-- Opening Marker --

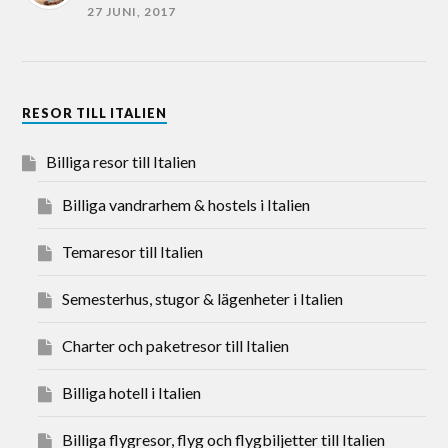
27 JUNI, 2017
RESOR TILL ITALIEN
Billiga resor till Italien
Billiga vandrarhem & hostels i Italien
Temaresor till Italien
Semesterhus, stugor & lägenheter i Italien
Charter och paketresor till Italien
Billiga hotell i Italien
Billiga flygresor, flyg och flygbiljetter till Italien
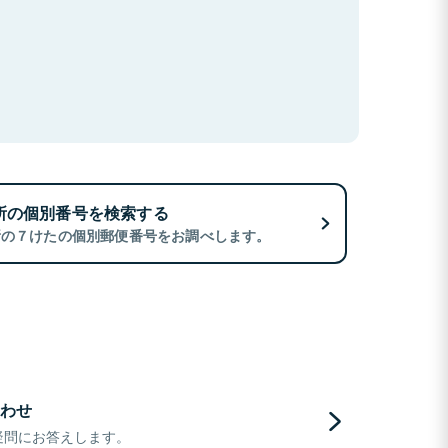
所の個別番号を検索する
所の７けたの個別郵便番号をお調べします。
わせ
疑問にお答えします。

-- Closing Marker --

(The task): Among the lines above, find those containing the word "Billiga" and copy each.

(Response):
Billiga resor till Italien
Billiga vandrarhem & hostels i Italien
Billiga hotell i Italien
Billiga flygresor, flyg och flygbiljetter till Italien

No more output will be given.